▶ [What is required]: Taking the entries below, transcribe only the lines starting with the one with "DES STAGES REMPLIS" and going on through the one with "यूक्रेन से पिथौरागढ़ पहुँची तनुश्री परिवार ने", exactly as written, without the pictures.

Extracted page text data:
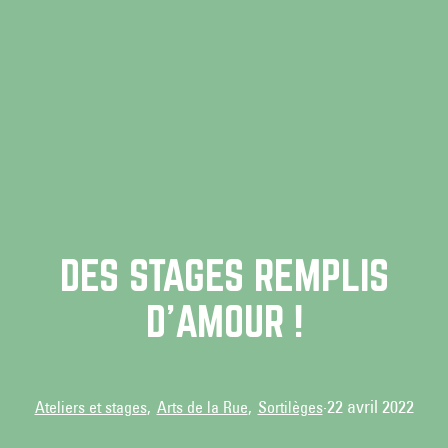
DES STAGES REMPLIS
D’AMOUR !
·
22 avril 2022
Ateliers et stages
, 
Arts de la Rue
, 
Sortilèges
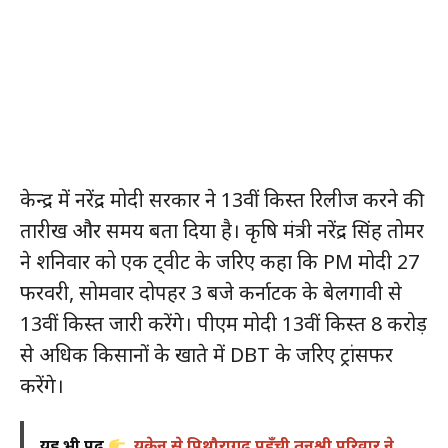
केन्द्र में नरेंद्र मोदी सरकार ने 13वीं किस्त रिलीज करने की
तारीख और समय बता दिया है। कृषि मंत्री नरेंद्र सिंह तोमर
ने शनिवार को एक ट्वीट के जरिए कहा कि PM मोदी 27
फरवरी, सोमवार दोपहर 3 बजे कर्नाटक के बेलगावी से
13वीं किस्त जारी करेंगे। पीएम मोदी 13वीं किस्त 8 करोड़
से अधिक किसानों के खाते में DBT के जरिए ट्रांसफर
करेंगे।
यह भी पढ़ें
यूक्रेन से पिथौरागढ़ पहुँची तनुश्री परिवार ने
--
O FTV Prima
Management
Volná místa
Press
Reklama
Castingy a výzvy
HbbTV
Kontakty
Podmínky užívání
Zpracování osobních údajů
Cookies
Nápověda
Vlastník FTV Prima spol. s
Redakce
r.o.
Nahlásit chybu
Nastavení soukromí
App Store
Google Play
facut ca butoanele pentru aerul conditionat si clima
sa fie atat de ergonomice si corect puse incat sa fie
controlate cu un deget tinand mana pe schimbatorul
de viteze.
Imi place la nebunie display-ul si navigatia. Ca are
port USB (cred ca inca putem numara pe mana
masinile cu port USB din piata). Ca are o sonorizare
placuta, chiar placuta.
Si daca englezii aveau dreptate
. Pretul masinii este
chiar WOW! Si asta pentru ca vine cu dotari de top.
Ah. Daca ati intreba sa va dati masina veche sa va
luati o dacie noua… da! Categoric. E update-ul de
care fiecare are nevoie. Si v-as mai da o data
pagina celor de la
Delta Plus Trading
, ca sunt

▶ [Answer box]:
DES STAGES REMPLIS
D’AMOUR !
·
22 avril 2022
Ateliers et stages
, 
Arts de la Rue
, 
Sortilèges
केन्द्र में नरेंद्र मोदी सरकार ने 13वीं किस्त रिलीज करने की
तारीख और समय बता दिया है। कृषि मंत्री नरेंद्र सिंह तोमर
ने शनिवार को एक ट्वीट के जरिए कहा कि PM मोदी 27
फरवरी, सोमवार दोपहर 3 बजे कर्नाटक के बेलगावी से
13वीं किस्त जारी करेंगे। पीएम मोदी 13वीं किस्त 8 करोड़
से अधिक किसानों के खाते में DBT के जरिए ट्रांसफर
करेंगे।
यह भी पढ़ें
यूक्रेन से पिथौरागढ़ पहुँची तनुश्री परिवार ने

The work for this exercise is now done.